El hombre calvo (Ponter había visto pelusa en su oscuro cuero cabelludo, así que la calvicie debía de ser una afección, no un estado congénito) había salido de la habitación. Ponter entrelazó los dedos tras la cabeza, dando un apoyo más firme a su cráneo. No era molesto para Hak. Los escáneres de su Acompañante lo percibían todo dentro de un radio de un par de pasos: sólo tenía que descubrir su lente direccional cuando miraba un objeto que quedaba fuera de su alcance.

—Es claramente de noche —dijo Ponter, al aire.

—Sí —contestó Hak. Ponter sintió los implantes en el caracol de su oído vibrar levemente mientras su cabeza se apoyaba contra sus brazos.

—Pero fuera no está oscuro. Hay una ventana en esta habitación, pero parece que han inundado el exterior con luz artificial. —Me pregunto por qué —dijo Hak.

Ponter se levantó (qué extraño tener que pasar los pies por encima de la cama para levantarse) y se asomó a la ventana. Había demasiada claridad para ver las estrellas, pero…

—Está allí—dijo Ponter, colocando la muñeca contra el cristal para que Hak pudiera ver.

—Es la Luna de la Tierra, sí—dijo Hak—. Y su fase, un ligero menguante, es exactamente la adecuada para la fecha de hoy, 148/103/24.

Ponter sacudió la cabeza y regresó a la extraña cama elevada. Se sentó en el borde; era incómodo hacerlo, pues no tenía respaldo trasero. Se tocó entonces la sien que el hombre de la cabeza envuelta le había vendado. Ponter se preguntó si los vendajes de aquel hombre se debían a que tenía una herida en la cabeza.

—Me lastimé la cabeza —dijo Ponter, al aire.

—Sí —respondió Hak—, pero ya viste las profundo vistas que te sacaron. No había ningún daño serio.

—Pero estuve a punto de ahogarme, también.

—Eso es verdad.

—Así que… así que tal vez mi cerebro resultó herido. Anoxia y todo eso…

—¿Crees que estás alucinando? —preguntó Hak.

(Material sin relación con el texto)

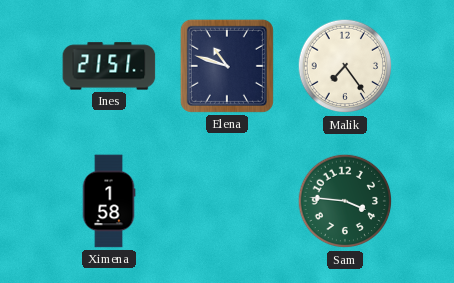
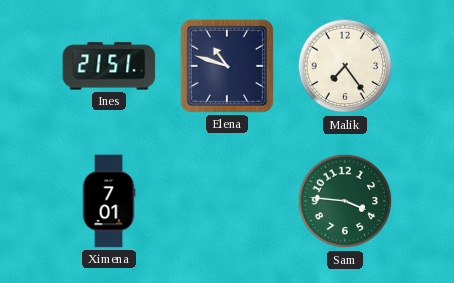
Ximena: 1:58 -> 7:01
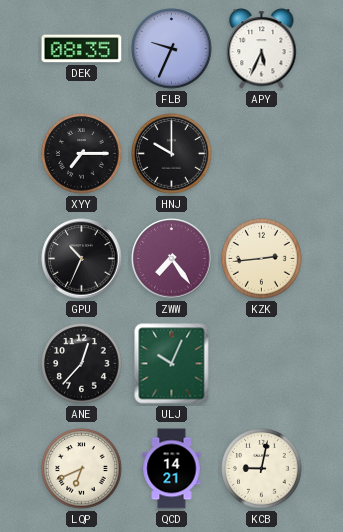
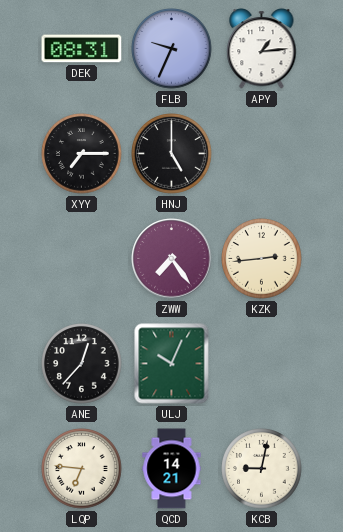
DEK: 08:35 -> 08:31
APY: 5:34 -> 1:14
HNJ: 10:00 -> 5:00
GPU: 10:34 -> none
LQP: 6:41 -> 6:46
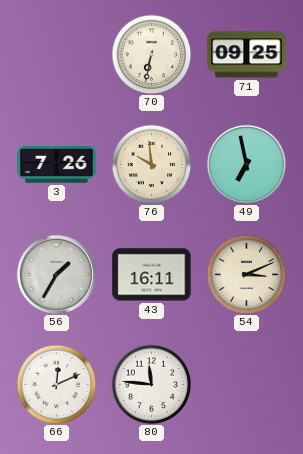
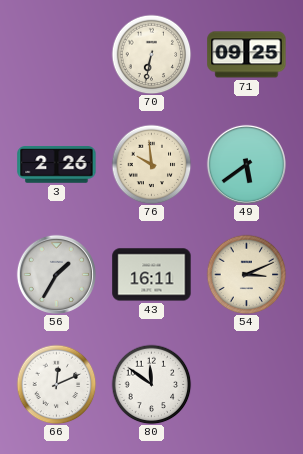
3: 7:26 -> 2:26
49: 6:58 -> 5:39
80: 11:46 -> 11:51
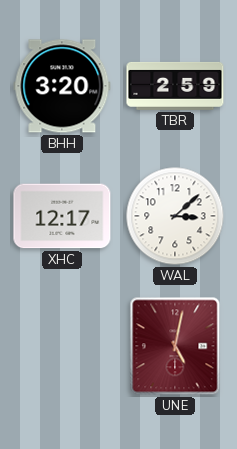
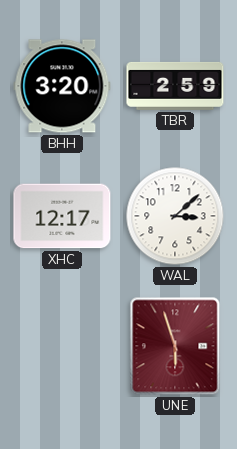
UNE: 5:02 -> 5:57
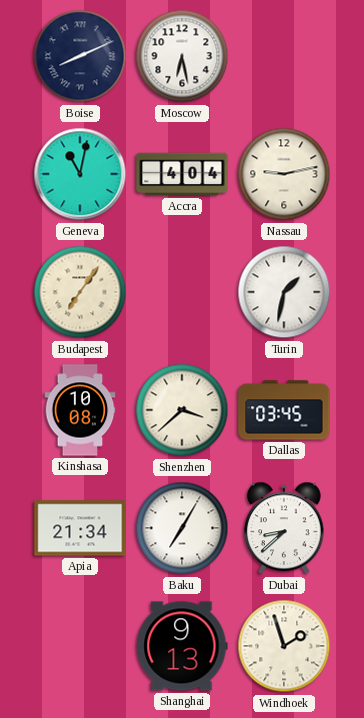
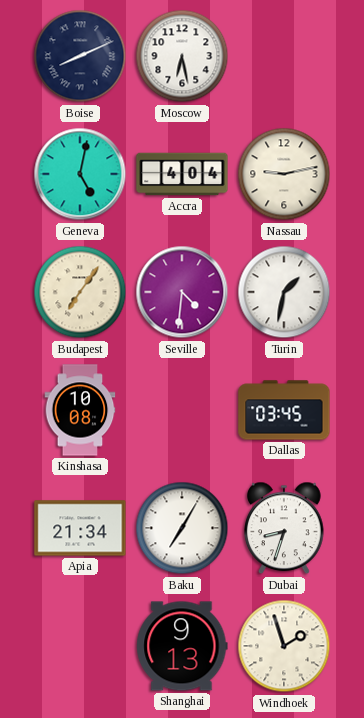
Geneva: 11:02 -> 5:02
Seville: none -> 4:31
Shenzhen: 3:38 -> none
Dubai: 8:38 -> 8:33
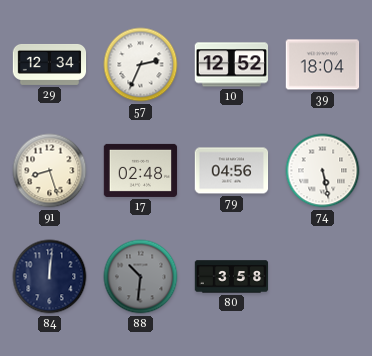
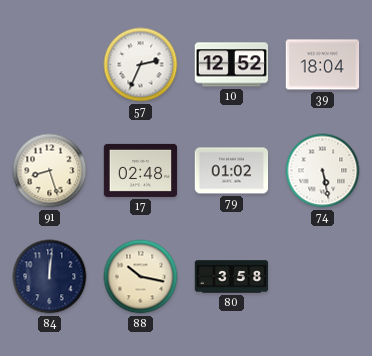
29: 12:34 -> none
79: 04:56 -> 01:02
88: 10:31 -> 10:17
88 dial: grey -> cream
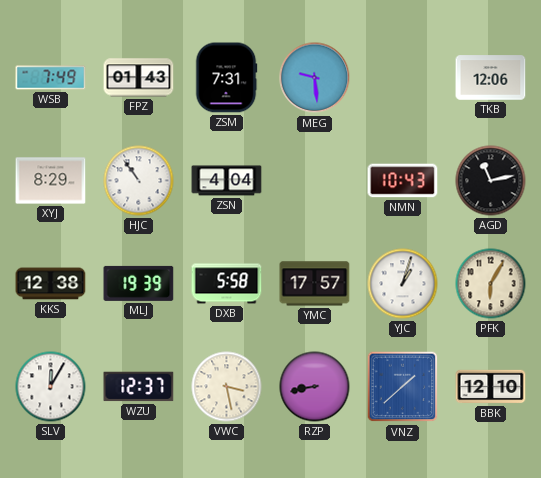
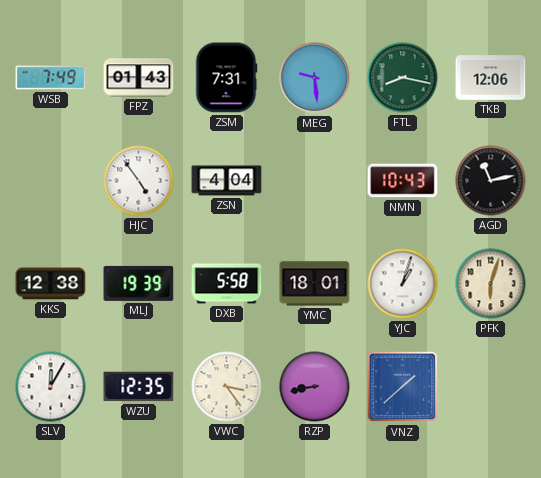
FTL: none -> 8:17
XYJ: 8:29 -> none
HJC: 10:54 -> 4:54
YMC: 17:57 -> 18:01
PFK: 6:05 -> 6:03
WZU: 12:37 -> 12:35
VWC: 3:28 -> 3:24
BBK: 12:10 -> none
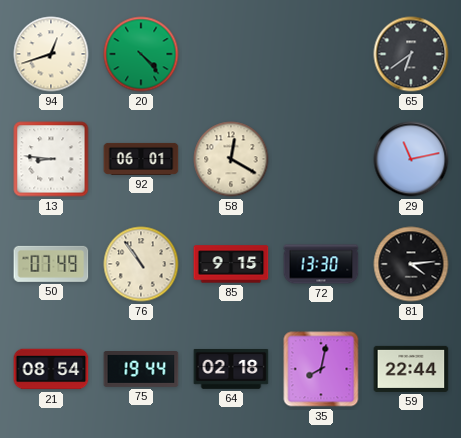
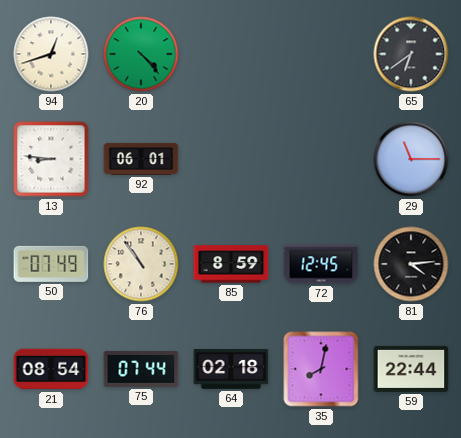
58: 12:20 -> none
29: 11:13 -> 11:15
85: 9:15 -> 8:59
72: 13:30 -> 12:45
75: 19:44 -> 07:44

—Bueno —dijo Ponter, alzando el brazo derecho, e indicando con un gesto la extraña habitación que lo rodeaba—, ¿cómo si no explicar todo esto?

Hak guardó silencio un momento.

—Si estás alucinando —dijo la Acompañante, entonces si yo te digo que no lo estás podría ser parte de esa alucinación. Así que en realidad no tiene sentido que intente convencerte de lo contrario, ¿no?

Ponter se tumbó en la cama y contempló el techo, que carecía de relojes y obras de arte.

—Deberías intentar dormir un poco —dijo Hak—. Tal vez las cosas tengan más sentido por la mañana.

Ponter asintió levemente.

—Ruido blanco —dijo.

Hak obedeció, reproduciendo un suave siseo tranquilizador a través de los implantes del caracol, pero a Ponter le pareció que pasaba mucho tiempo antes de quedarse dormido.